[Moderating]
Title edited at OP’s request.
If I remember correctly, as HAL is being deactivated, he mentions the day the date on which he was originally activated. It’s different on the book and movie, either 1992 or 1997, but I can’t remember which is which. On that date, rather than the birth of an intelligent machine, the area code where I lived was split into two, and a new code created for one of the pieces. I look back on that with a certain significance. Rather than ushering in a utopian era of technology and machines to do our thinking alongside of us, in the real world we were running up against the constraints of our technology and having to find ways to cope with its exploding popularity.
In the Harry Potter books, doesn’t he get a new, state-of-the-art flying broom called a Nimbus 2000? When that was written, the year 2000 seemed like the glorious future. I wonder if kids now view it as quaint and old-fashioned.
I visited The Computer Museum in Boston on the 1992 date HAL was supposed to be activated, and was amazed to see that they had no clue about what was supposed to be happening (in fiction).
I called the mayor’s office in Urbana, Illinois, to ask if they were having a birthday party. They were similarly unimpressed.

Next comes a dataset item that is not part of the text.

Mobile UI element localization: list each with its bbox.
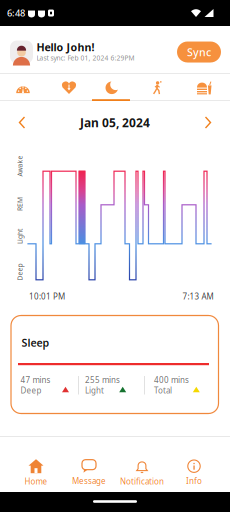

The song “1999” by Prince implies that the year 2000 will be the apocalypse, and therefore the year 1999 is when you need to enjoy things as best as you can as it will all be over.
Some lyrics for context:
I was dreamin’ when I wrote this
Forgive me if it goes astray
But when I woke up this mornin’
Could’ve sworn it was judgment day
The sky was all purple
There were people runnin’ everywhere
Tryin’ to run from the destruction
You know I didn’t even care
Say, say, 2000-00, party over
Oops, out of time
So tonight I’m gonna party like it’s 1999
These days, “party like it’s 1999” sounds more like having nostalgia for days past rather than preparing for the end of the world, as we’re more than 25 years past that point already.

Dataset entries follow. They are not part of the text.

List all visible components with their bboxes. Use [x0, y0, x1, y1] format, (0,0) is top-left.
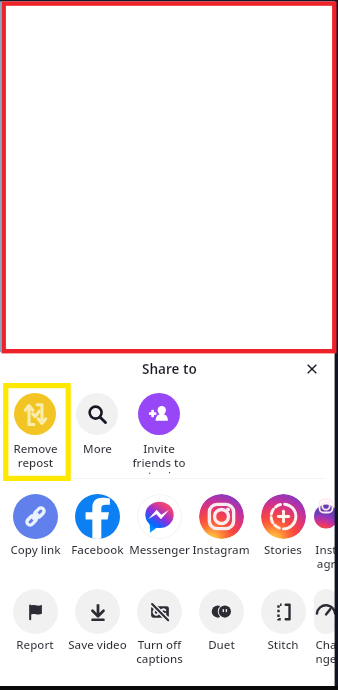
- staticText: Stitch: [267, 637, 299, 653]
- staticText: Instagram Direct: [314, 542, 338, 571]
- staticText: Report: [16, 637, 54, 653]
- staticText: Stories: [264, 542, 302, 558]
- button[interactable]: Change speed: [314, 589, 338, 666]
- button[interactable]: Stitch: [252, 589, 314, 653]
- staticText: Remove repost: [13, 441, 58, 470]
- button[interactable]: Facebook: [66, 494, 128, 558]
- staticText: Messenger: [129, 542, 190, 558]
- staticText: Save video: [68, 637, 127, 653]
- button[interactable]: Turn off captions: [128, 589, 190, 666]
- button[interactable]: Messenger: [128, 494, 190, 558]
- staticText: Instagram: [192, 542, 250, 558]
- staticText: Copy link: [10, 542, 61, 558]
- button[interactable]: Copy link: [4, 494, 66, 558]
- button[interactable]: Report: [4, 589, 66, 653]
- button[interactable]: Instagram: [190, 494, 252, 558]
- button[interactable]: More: [66, 393, 128, 457]
- staticText: Invite friends to get coins: [128, 441, 190, 474]
- staticText: More: [83, 441, 112, 457]
- staticText: Facebook: [71, 542, 124, 558]
- button[interactable]: Duet: [190, 589, 252, 653]
- button[interactable]: Remove repost: [4, 393, 66, 470]
- button[interactable]: Save video: [66, 589, 128, 653]
- staticText: Change speed: [314, 637, 338, 666]
- staticText: Duet: [208, 637, 235, 653]
- button[interactable]: Invite friends to get coins: [128, 393, 190, 474]
- staticText: Turn off captions: [136, 637, 183, 666]
- button[interactable]: Instagram Direct: [314, 494, 338, 571]
- staticText: Share to: [142, 360, 197, 378]
- button[interactable]: Close: [302, 359, 322, 379]
- button[interactable]: Stories: [252, 494, 314, 558]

It’s taking longer than we thought.
In 1978’s “Heaven Can Wait,” the main character played by Warren Beatty is taken to the afterlife way before his time. The date he supposed to die? “Due to arrive 10:17AM, March 20th of the year 2025.”

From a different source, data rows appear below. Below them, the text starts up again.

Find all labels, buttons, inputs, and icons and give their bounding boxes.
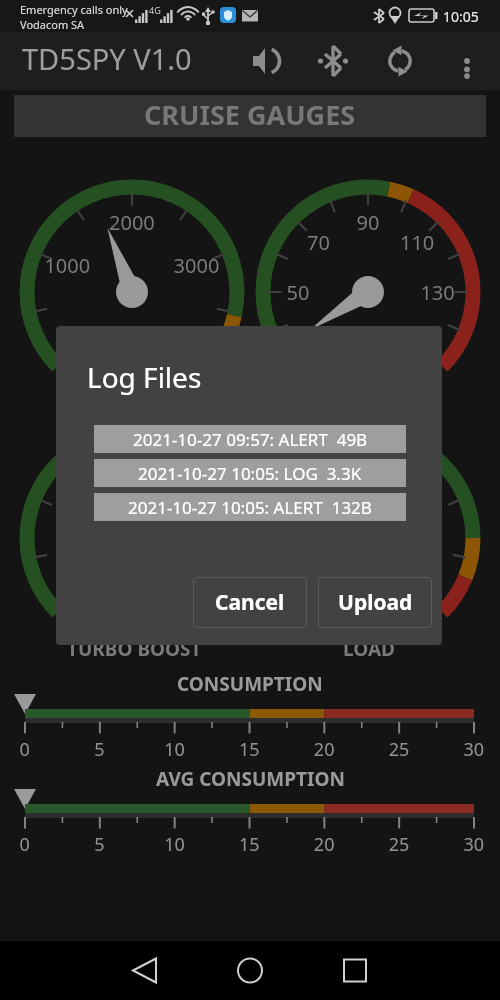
- staticText: Log Files: [87, 358, 202, 396]
- button[interactable]: Upload: [318, 577, 432, 628]
- button[interactable]: 2021-10-27 10:05: LOG 3.3K: [94, 459, 406, 487]
- button[interactable]: Sound: [243, 32, 289, 90]
- staticText: Emergency calls only: [20, 2, 128, 17]
- staticText: 2021-10-27 10:05: LOG 3.3K: [138, 462, 362, 485]
- staticText: Upload: [338, 588, 413, 617]
- staticText: 10:05: [443, 7, 479, 26]
- button[interactable]: CRUISE GAUGES: [14, 95, 486, 137]
- staticText: TD5SPY V1.0: [22, 39, 192, 78]
- staticText: Cancel: [215, 588, 285, 617]
- staticText: TURBO BOOST: [67, 636, 202, 662]
- staticText: CRUISE GAUGES: [144, 96, 356, 133]
- button[interactable]: More options: [444, 32, 490, 90]
- staticText: LOAD: [343, 636, 395, 662]
- button[interactable]: Cancel: [193, 577, 307, 628]
- staticText: 2021-10-27 10:05: ALERT 132B: [128, 496, 372, 519]
- button[interactable]: 2021-10-27 10:05: ALERT 132B: [94, 493, 406, 521]
- button[interactable]: Bluetooth: [310, 32, 356, 90]
- staticText: 4G: [149, 4, 161, 16]
- staticText: Vodacom SA: [20, 17, 85, 32]
- button[interactable]: 2021-10-27 09:57: ALERT 49B: [94, 425, 406, 453]
- button[interactable]: Refresh: [377, 32, 423, 90]
- staticText: 2021-10-27 09:57: ALERT 49B: [133, 428, 368, 451]
- staticText: AVG CONSUMPTION: [156, 766, 345, 792]
- staticText: CONSUMPTION: [177, 671, 323, 697]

That date in 1978 seemed so far in the future it made your head spin. Now, it’s four months in the past.
The Jetsons was set one hundred years in the future - 2062.
George Jetson was born in 2022.
After reading Infinite Jest, I really expected The Year of the Depend Adult Undergarment to be more interesting.
Hehehe, yeah. When I first watched 2001 in the early 80s, I knew immediately that reality wasn’t happening on that timeline, not even close. 20-30 years later, at least.
I kind of felt the same way about the Ghost in the Shell universe when I started watching it in the late 90s. 2029? Nah, not even close, but it’s entertaining. Now that we’re just 4 years away from that? Not 2029, for sure. 2039 doesn’t seem that implausible, though.
The fantasy world of The Matrix took place in what humanity assumed was the year 1999, described by Agent Smith as “the peak of your civilization.”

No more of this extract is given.